За этим немым диалогом и застал их вернувшийся Кривуца. Он встал на прежнее место, скрестив руки на груди, в одной из которых был зажат кривой нож. Хотел было что-то сказать старухе, мол, если дернешься – шкуру спущу этим ножом. Но старуха даже в его сторону не смотрела, как будто Нэй был пустым местом.
Советник не мог понять произошедшего. Почему человек, убивший свою мать, стал в один миг таким слабым и малодушным? Почему вдруг кинулся к какой-то знахарке, а не увез в Степь какого-нибудь городского врача? Подумаешь – любил! Коршунам нельзя любить женщин, сам Намко это говорил. Да и не говорил – прямо таки пел!
И вот на тебе… Всю идеологию коту под хвост.
На улице была ночь, когда оба коршуна вышли из дома. Старуха безмолвно стала на пороге. Намко, пошатываясь, развернулся к ней и посмотрел на прощанье, но услышал такие слова:
- Забудь и меня, и дорогу сюда.
И больше Хульчия ничего не сказала, повернулась и ушла внутрь своей хижины, закрыв за собой дверь.
- Почему ты не разрешил мне убить ее? – спросил Нэй, которого раздражала самоуверенность старухи.
Шуриген помолчал, посмотрел на пучок травы, который ему дала на прощание Хульчия, потом внезапно бодро вскинулся, словно стряхнул с себя сон.
- Для разнообразия. – отрубил он и залез на коня. Вдовушка вздохнул: ну наконец-то вернулся прежний Шуриген, а то «Хульчия, Хульчия!..»
Он тоже запрыгнул в седло.
Коршуны всегда обсыпали друг друга пошлыми шутками после тяжелых будней, поэтому Нэй, чтобы окончательно развеять тоску короля, бодро сообщил ему:
- У тебя вид такой, будто тебя пялили без остановки десять мужиков.
- Зато ты стоял там, за углом, как девственница в притоне, - был ответ.

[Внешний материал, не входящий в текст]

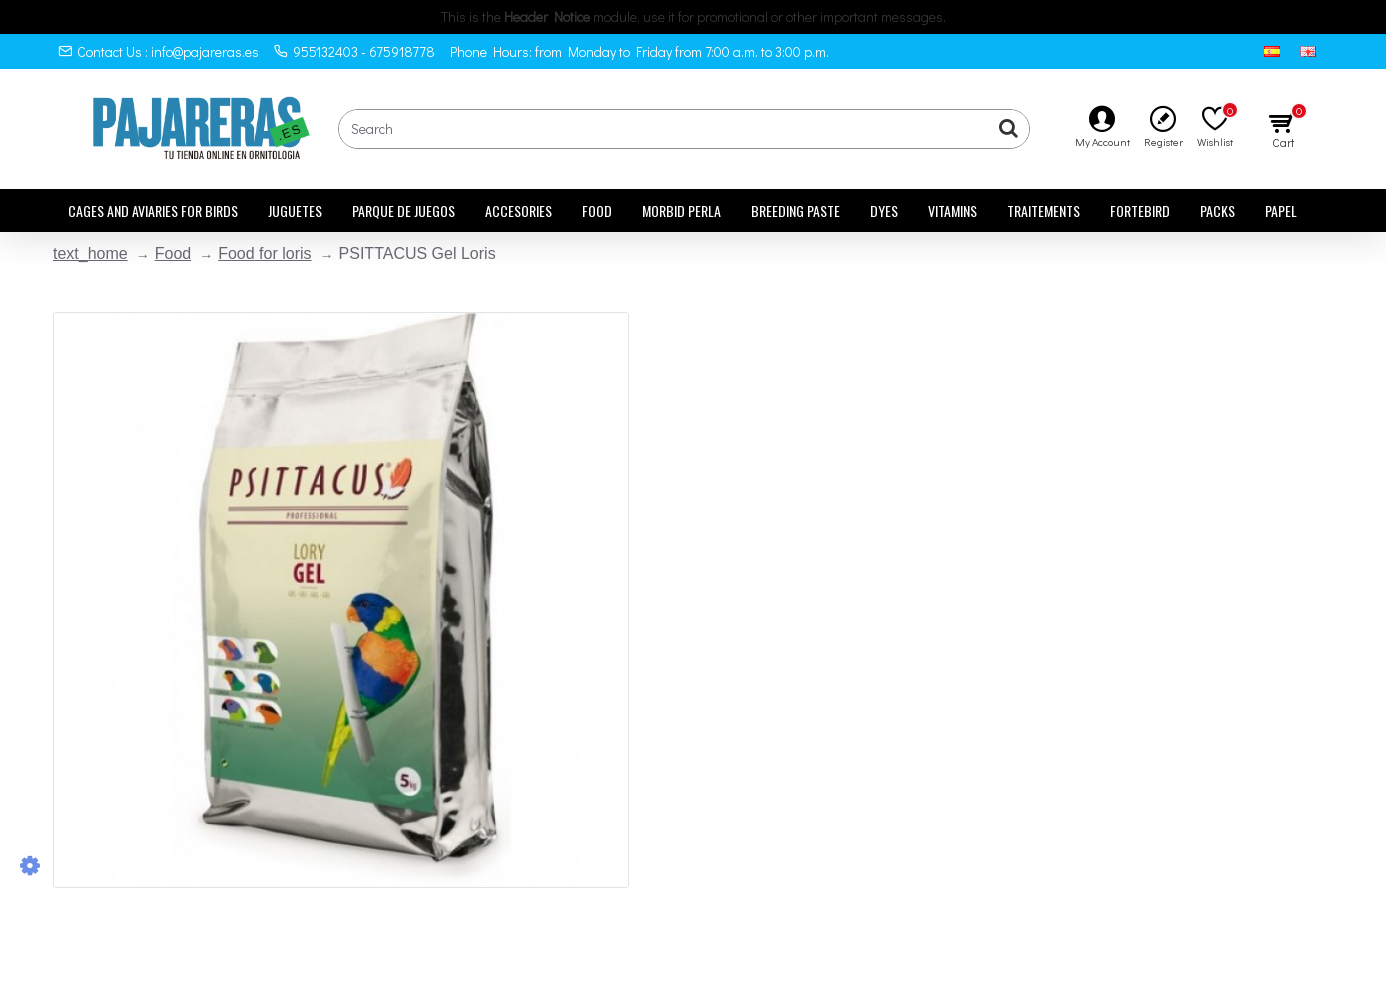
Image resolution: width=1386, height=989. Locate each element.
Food (173, 253)
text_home (90, 253)
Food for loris (264, 253)
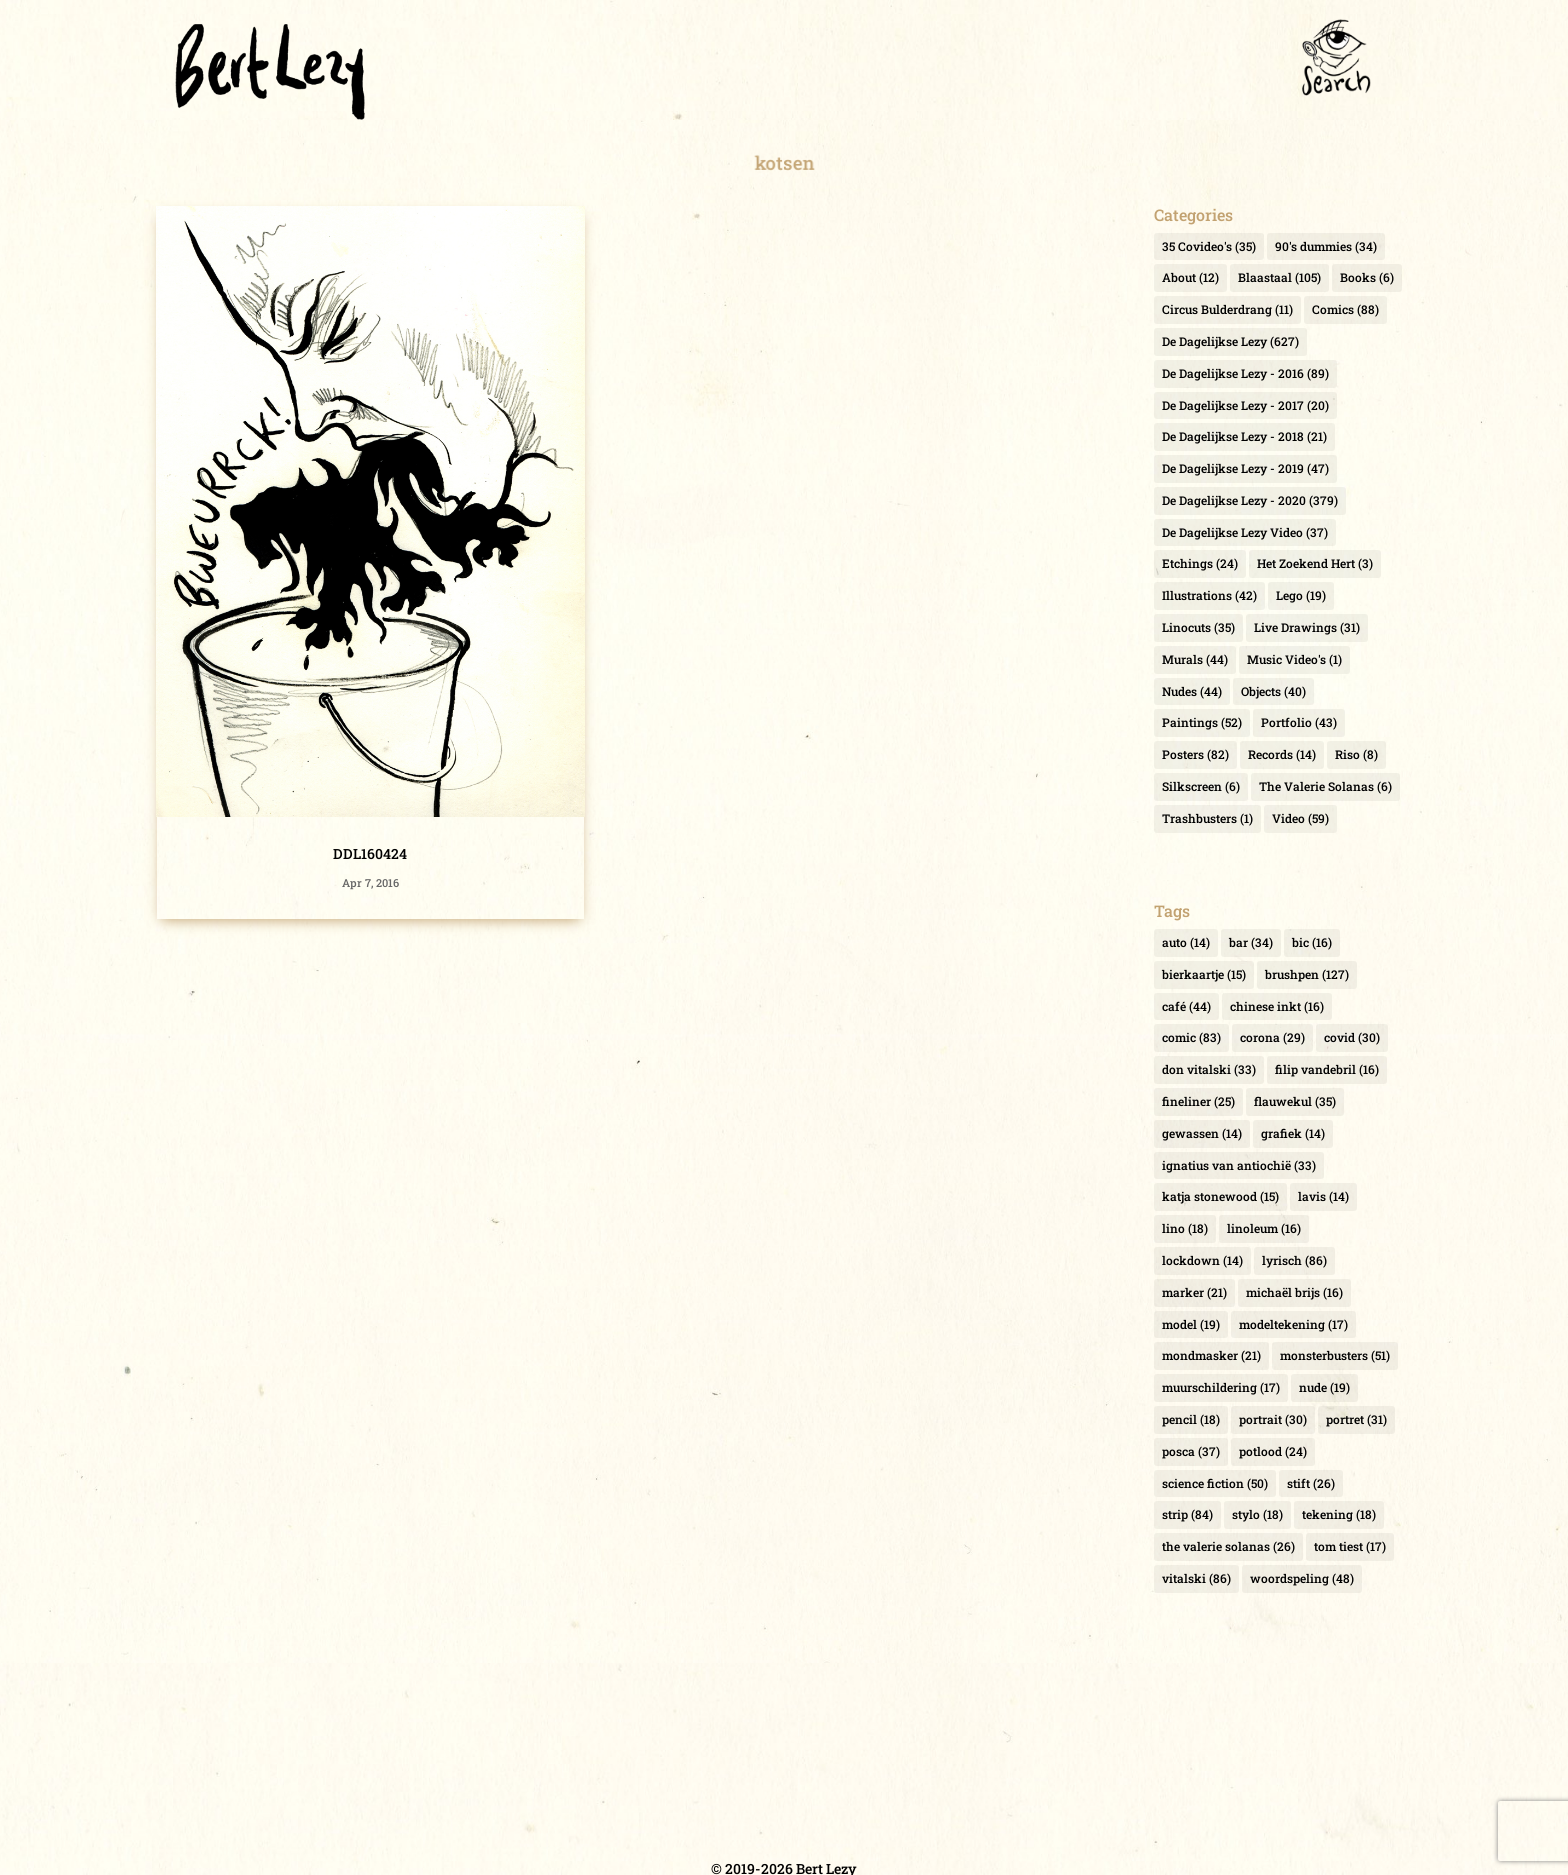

На том и порешили. Но когда они скакали в ночи, освещаемые только бледной луной, Нэй рискнул вернуться к теме женщин.
- А что, разве можно оставлять женщин в живых?
- Нельзя.
- - Почему же ты оставил?
- Это был мой каприз.
- Жалко стало?
- Сама сдохнет. А тебе все-таки лучше прикрыть рот.
Больше никогда они не вспоминали про этот случай. И Хульчию Шуриген уже никогда не видел. А Нэй, как и всякий чиновник, хорошо запомнил, чем дышит его начальник.
________________________

Новый король очень много болел. То ли климат Степи подорвал его здоровье, то ли травмы детства давали о себе знать, но становилось ему день ото дня все хуже. Коршунам это не нравилось: они только недавно схоронили слепого Неглегора и уже надеялись обрести сильного и здорового правителя. А тут на тебе! Да и врачей в Степи не густо, а которые и есть – вояки, что с них взять? Водку с мятой смешают – на, лечись.
Делов-то!
Поэтому мучениям короля Шуригена не было пределов. Почти каждый день у него начинался с мигрени, потом добавлялась ломота в костях, далее его тошнило… Доходило даже до того, что правитель, скрывшись с глаз долой, снимал свой шлем-корону и опускал голову в реку. Потом он звал всех известных ему коршунов, которые знали хоть один способ как умерить головную боль. Те размешивали все, что могли найти в Степи, грели на огне и поили разными отварами своего короля, на некоторое время даруя ему радость жизни без боли.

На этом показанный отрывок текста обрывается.